Endocrine Abstracts (2011) 26 S14.2

New Pills

Regine Sitruk-Ware


Population Council and Rockefeller University, New york, USA.


The balance between the benefits and the risks of contraceptive steroids is generally positive in particular when comparing to the risks of pregnancy and especially in women with risk factors. Since recently the most common estrogen contained in the OCs remained ethinyl-estradiol although the doses used per tablet decreased dramatically in the most recent combinations. In parallel with the change in the progestin content from androgenic to non or anti-androgenic molecules, the estrogen have also been shifted recently to more natural compounds such as estradiol (E2) and estradiol valerate (E2V) with the objective of improving the safety of OCs.

Ethinyl-estradiol (EE) exerts a stronger effect that natural estradiol (E2) on hepatic metabolism including estrogen-dependent markers such as liver proteins.

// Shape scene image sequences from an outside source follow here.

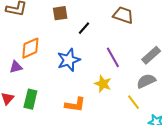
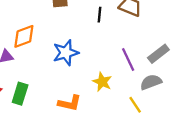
black line: (84, 28) -> (100, 15), moved, turned -40
purple line: (113, 57) -> (128, 60), moved

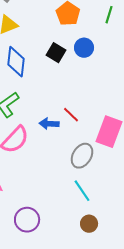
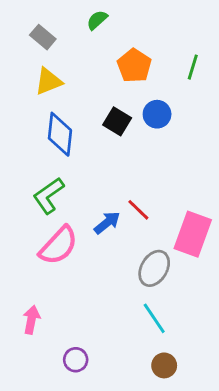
blue arrow: (49, 124) -> (107, 223), turned 138
purple circle: (27, 220) -> (76, 360), size x0.7

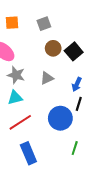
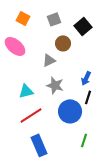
orange square: (12, 23) -> (23, 18), turned 32
black square: (74, 51) -> (83, 26), moved
gray star: (16, 75) -> (55, 85), moved
gray triangle: (47, 78) -> (49, 60), moved

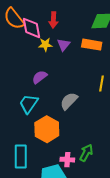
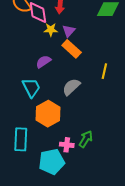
orange rectangle: (92, 45) -> (72, 49), moved, turned 30
cyan trapezoid: (29, 104) -> (31, 88), turned 115

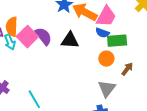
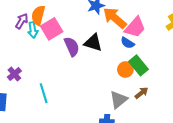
purple semicircle: (44, 36) -> (72, 47), moved
green rectangle: (117, 41) -> (139, 65), moved, turned 42
brown arrow: (127, 69) -> (141, 93), moved

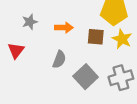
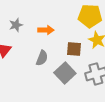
brown square: (96, 37) -> (74, 49), moved

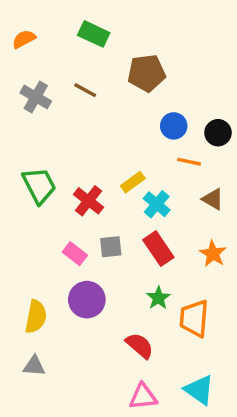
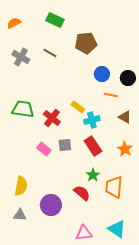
yellow rectangle: (133, 182) -> (78, 107), turned 72
green trapezoid: (39, 186) -> (23, 109), turned -55
cyan cross: (157, 204) -> (92, 120), turned 35
purple circle: (87, 300) -> (51, 205), moved
red semicircle: (140, 346) -> (82, 193), moved

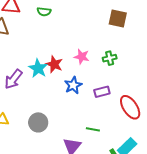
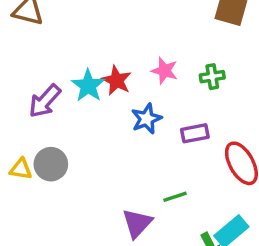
gray circle: (38, 122) -> (51, 164), moved
green line: (93, 129) -> (175, 197), turned -32

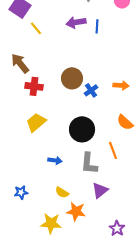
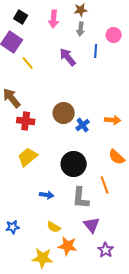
purple arrow: (76, 22) -> (68, 57), turned 60
blue line: (97, 26) -> (96, 51), moved
purple triangle: (100, 190) -> (92, 225), turned -30
purple star: (117, 228) -> (106, 250), moved

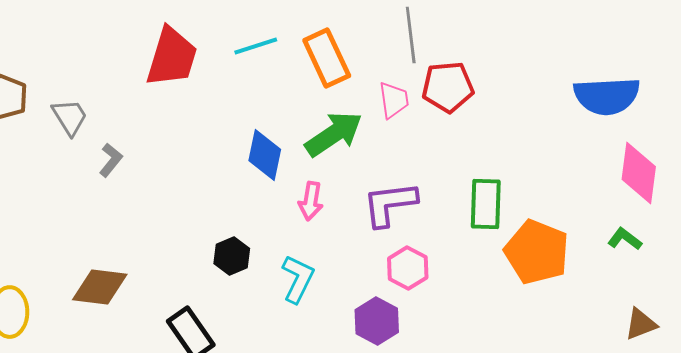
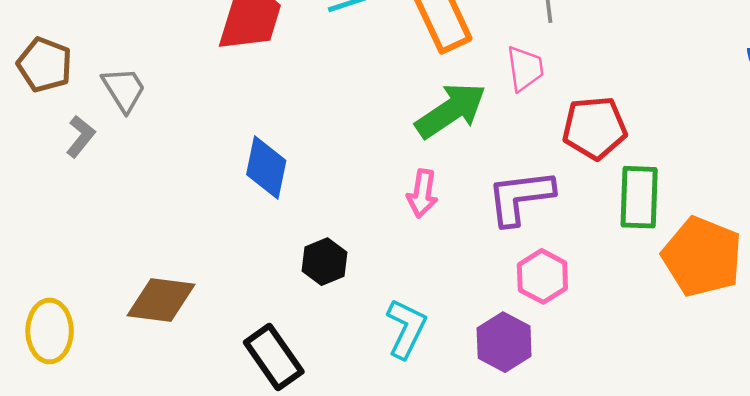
red pentagon: (448, 87) -> (594, 128), moved
blue diamond: (265, 155) -> (266, 167), moved
gray L-shape: (111, 160) -> (80, 137), moved
cyan L-shape: (298, 279) -> (406, 329), moved

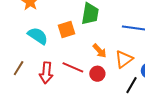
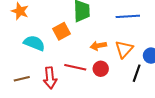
orange arrow: (100, 51) -> (98, 46), turned 133
brown line: (19, 68) -> (22, 79), turned 56

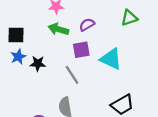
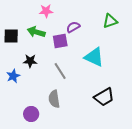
green arrow: (58, 29) -> (36, 32), moved
purple square: (81, 50) -> (60, 41), moved
blue star: (18, 57) -> (13, 76), moved

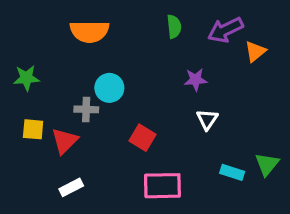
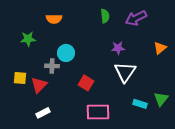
orange semicircle: (89, 32) -> (54, 19), size x0.7
orange triangle: (255, 51) -> (160, 48), moved
green star: (26, 78) -> (28, 39), moved
white triangle: (207, 119) -> (125, 72), size x1.6

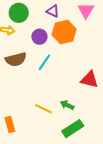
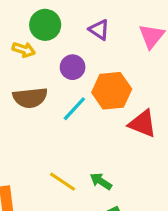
orange hexagon: (64, 32) -> (112, 91), moved
red triangle: (89, 79) -> (143, 124), moved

Current combined oral contraceptives (COC) affect a variety of hemostatic variables and estrogen-sensitive liver proteins, and these effects can be modulated by the associated progestin. In contrast, metabolism studies using the same surrogate markers as end-points indicate that the impact of estradiol-based novel COCs is similar or even lower than that of the second-generation COCs combining EE and an androgenic progestin such as Levonorgestrel.

Several new progestins have been designed to minimize side-effects related to androgenic, estrogenic or glucocorticoid receptor interactions. Dienogest (DNG), and drospirenone (DRSP) and the 19-norpregnanes including Nestorone (NES), nomegestrol acetate (NOMAc) and trimegestone (TMG) have been combined with estrogen either EE or E2 or estradiol valerate (E2V).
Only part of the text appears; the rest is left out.